DATASET:
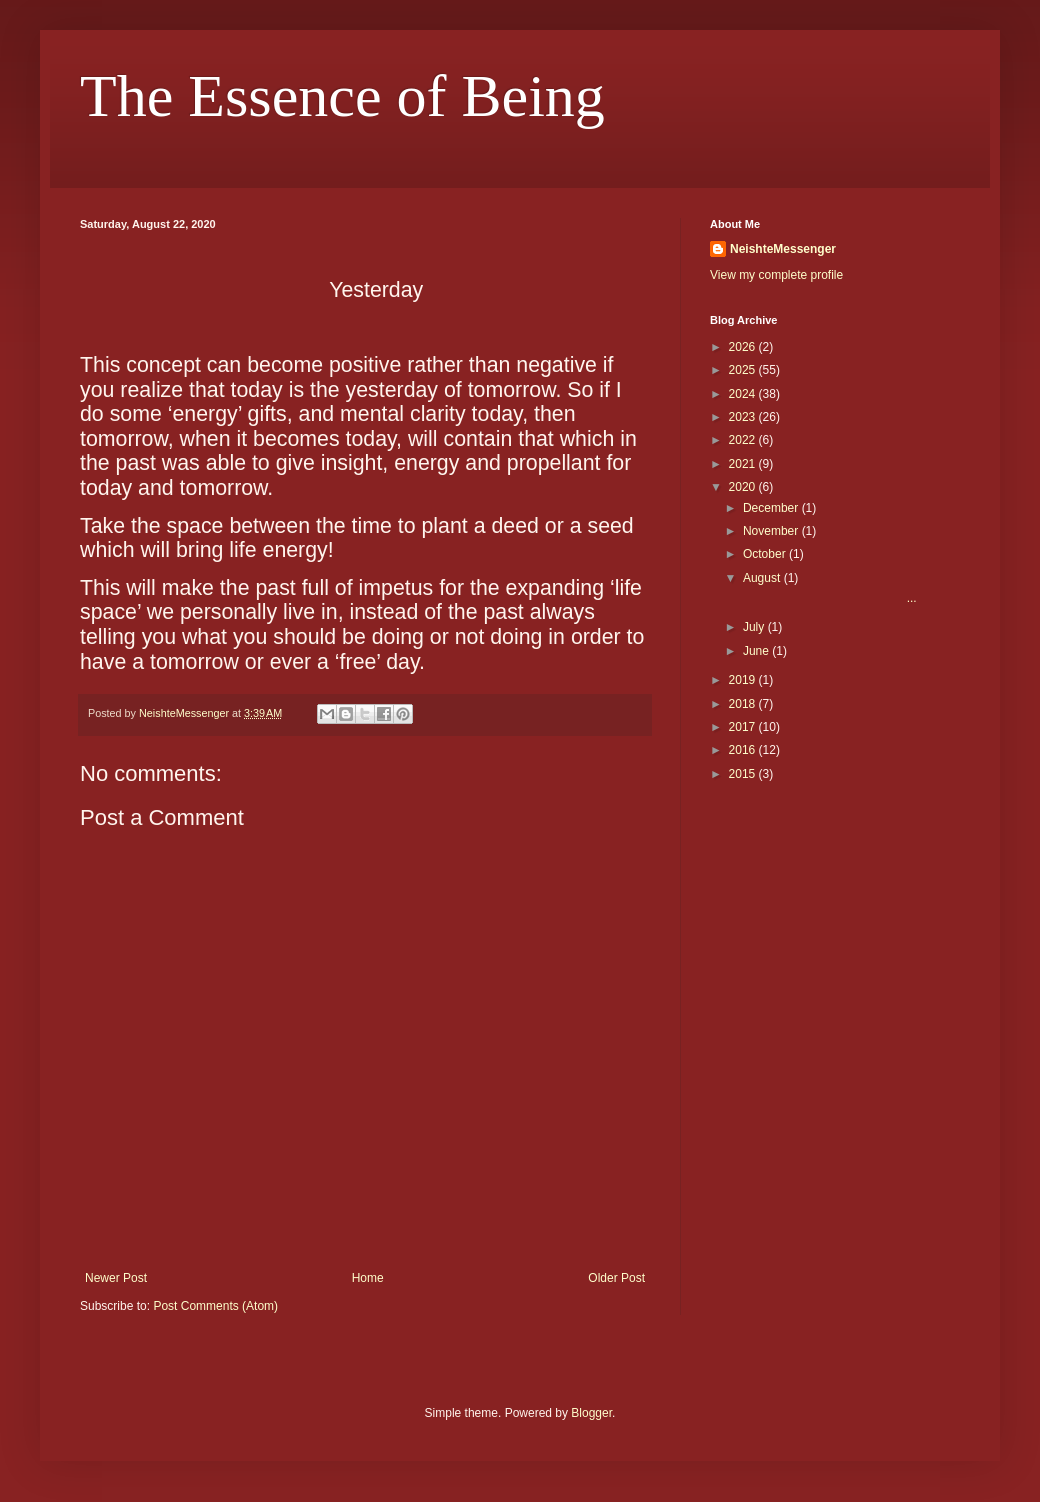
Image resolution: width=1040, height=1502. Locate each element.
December (772, 508)
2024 (744, 394)
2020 (744, 487)
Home (368, 1278)
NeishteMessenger (783, 249)
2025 (744, 370)
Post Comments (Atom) (215, 1306)
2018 (744, 704)
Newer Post (116, 1278)
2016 (744, 750)
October (766, 554)
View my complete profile (776, 275)
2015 (744, 774)
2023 (744, 417)
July (755, 627)
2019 (744, 680)
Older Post (616, 1278)
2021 (744, 464)
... (828, 598)
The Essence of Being (342, 96)
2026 (744, 347)
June (757, 651)
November (772, 531)
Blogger (591, 1413)
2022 (744, 440)
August (763, 578)
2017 (744, 727)
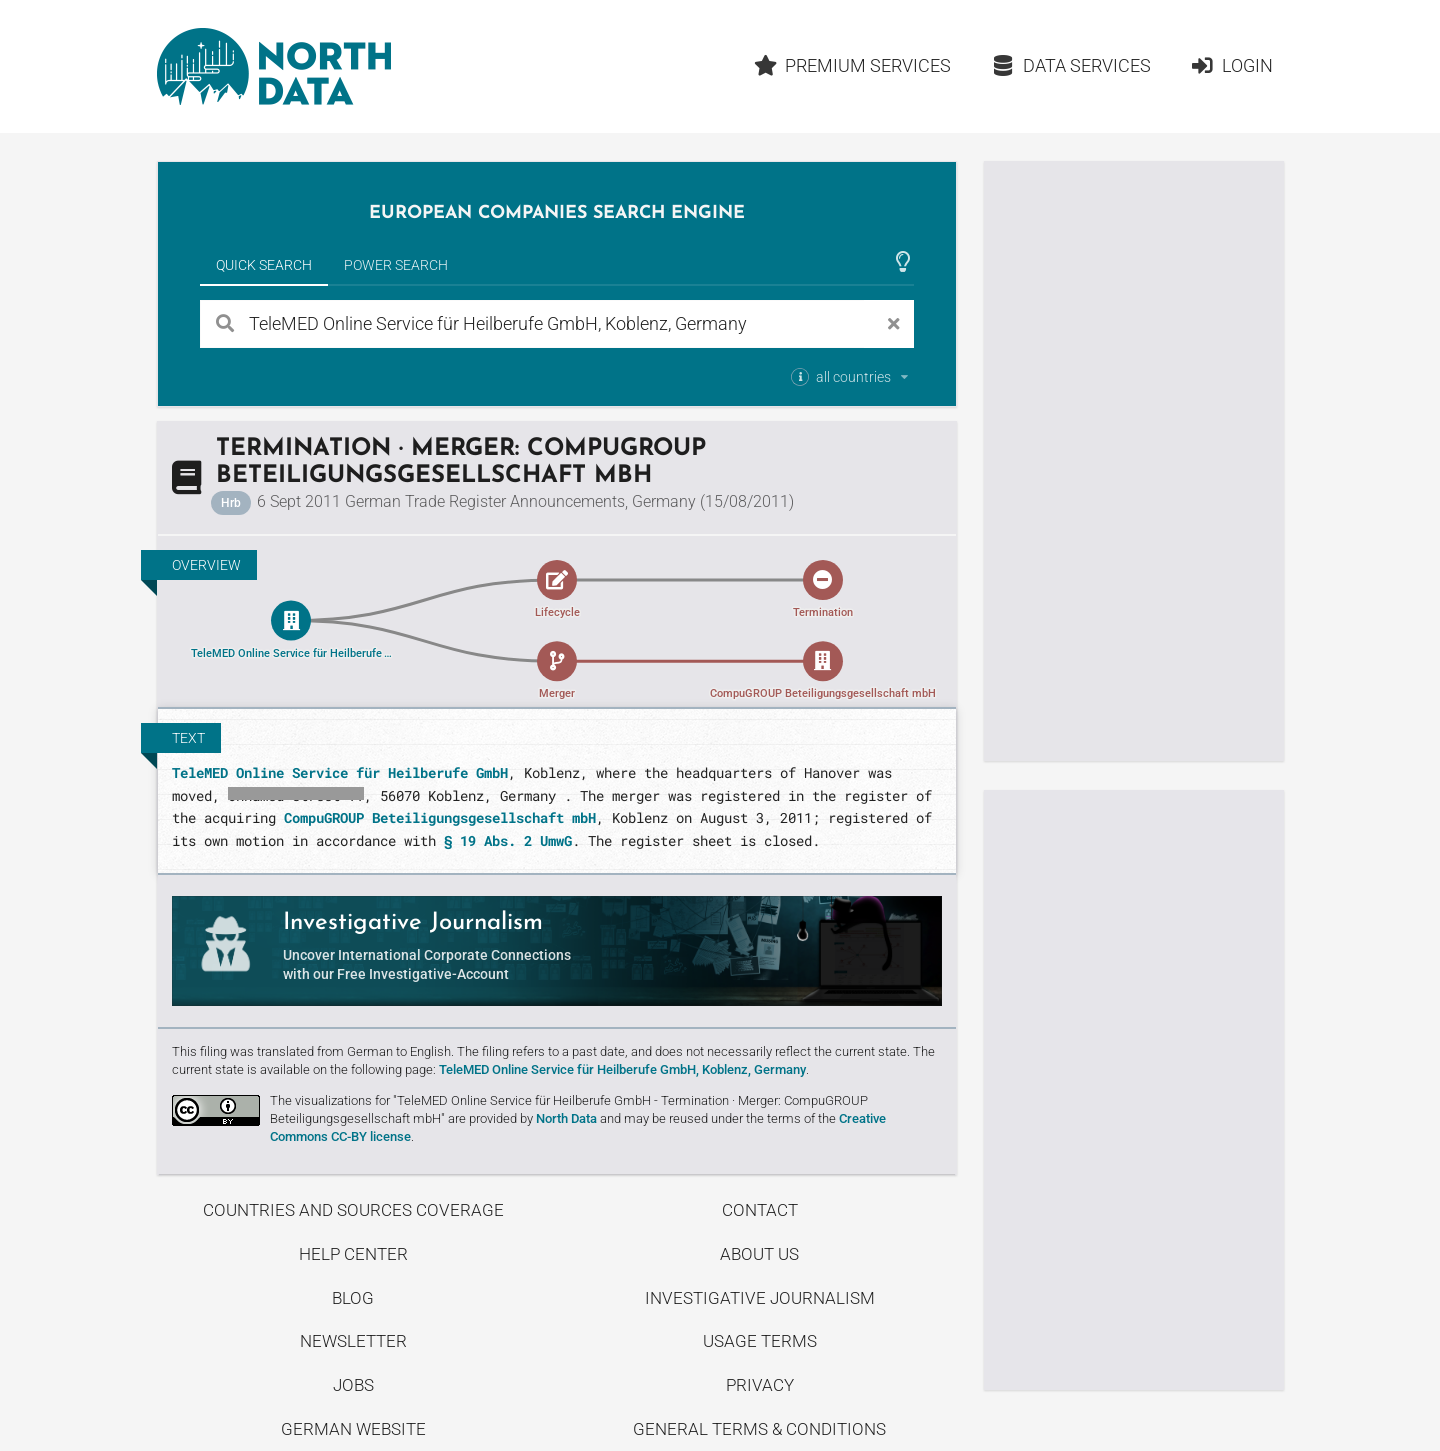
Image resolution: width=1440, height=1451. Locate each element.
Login (1231, 65)
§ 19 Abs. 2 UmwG (508, 840)
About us (759, 1254)
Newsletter (353, 1341)
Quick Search (264, 265)
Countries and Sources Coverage (353, 1210)
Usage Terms (760, 1341)
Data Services (1071, 65)
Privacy (760, 1385)
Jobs (353, 1385)
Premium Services (852, 65)
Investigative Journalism (760, 1298)
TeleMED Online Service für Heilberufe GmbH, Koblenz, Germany (622, 1069)
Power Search (396, 265)
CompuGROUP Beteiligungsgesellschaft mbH (440, 817)
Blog (353, 1298)
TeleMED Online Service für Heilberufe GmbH (340, 772)
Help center (353, 1254)
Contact (760, 1210)
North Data (566, 1118)
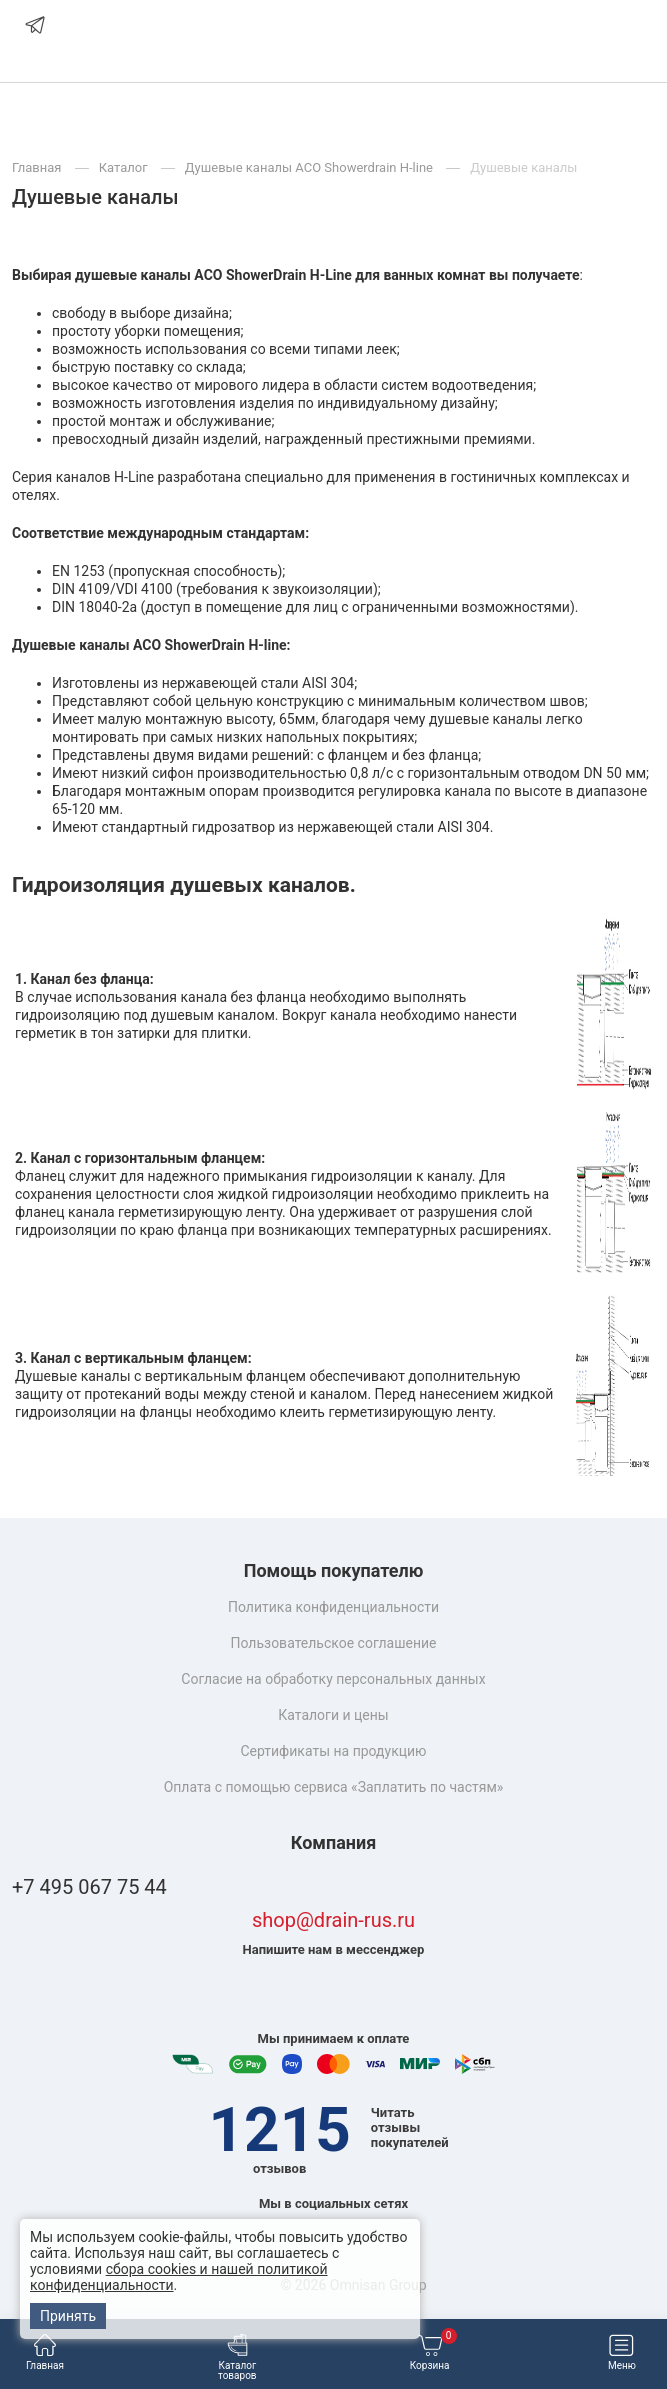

WORK TO COMPLETE:
Only a number is expected: the count of lines in the entries that include the string "Locate".

SOLUTION TO THIS TASK:
2